C’est une belle histoire d’amour qui se noue entre deux universitaires, elle (la narratrice) enseignante en littérature française, lui (Dan Peeters) sociologue américain en poste en France, bel homme, simple et bon. « Je ne trouvais pas à Dan de défauts importants, et je n’ai jamais décelé en lui de médiocrité. ». Une histoire d’amour racontée avec délicatesse, qui semble pouvoir se prolonger indéfiniment, dans une sorte de bonheur « consolidé » par le mariage et la naissance d’une petite fille, Mary. « Je songeais à la chance que j’avais d’avoir rencontré Dan et de partager sa vie, à la surprise de voir que notre couple résistait au temps. ».

Pour ses recherches sur la représentation du racisme, Dan doit périodiquement faire des voyages à Atlanta, et sa femme s’en accommode, même s’il ne lui dit rien de ce qu’il y fait. Un jour où il a accepté qu’elle l’accompagne à l’aéroport, il s’envole pour un énième voyage, et contrairement à son habitude ne donne pas de nouvelles. Il n’en donnera plus. Alors commence une longue quête angoissée qui n’aboutit à rien. Sur place, à Atlanta, elle se fait en compagnie et avec l’aide des parents de Dan ; à Paris, en épluchant ses courriers, ses mails, les études qu’il a publiées – et en égrenant toutes les hypothèses : il a pu être assassiné par un gang au cours de ses recherches ; il a peut-être décidé de changer complètement de vie ; aurait-il été un agent de la CIA infiltré dans des bandes criminelles ? Des années et des années d’attente, de suppositions, de tourments… Et comment faire admettre à la petite Mary, qui devient progressivement une adolescente, que son père ne réapparaîtra pas ? Ne pas penser que « sa disparition fût volontaire » : « C’est à cause de Mary que je n’ai pas voulu y penser, parce que je n’imagine pas qu’un père, aimant comme l’était Dan, puisse abandonner son enfant, pourtant cette probabilité existe bel et bien. ».

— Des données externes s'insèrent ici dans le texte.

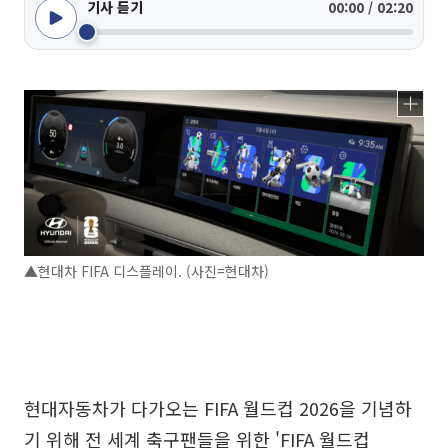
기사 듣기
00:00 / 02:20
▲현대차 FIFA 디스플레이. (사진=현대차)
현대자동차가 다가오는 FIFA 월드컵 2026을 기념하
기 위해 전 세계 축구팬들을 위한 'FIFA 월드컵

Ce roman, écrit avec une sobriété tendue par l’émotion, est dédié « à la confidente d’un jour », c’est-à-dire à cette femme qui a « confié son histoire » à l’auteur. Celui-ci s’est livré à un « travail de recomposition », en laissant le lecteur régler à sa manière le « suspens » des phrases, « des mots qui n’arrivent pas à se dire », mais un « suspens » que la narration aide à lever, sans résoudre l’énigme. Car, comme l’écrit Philippe Vilain, les histoires « sont simplement ce que nous faisons d’elles, je dirais même qu’elles sont belles de ce que nous faisons d’elles et de ce qu’elles font de nous : belles des surprises qu’elles nous offrent et des découvertes qu’elles nous font faire, […] belles des peurs qu’elles nous font surmonter, belles de ce qui nous arrive et de ce qu’elles nous font devenir. ».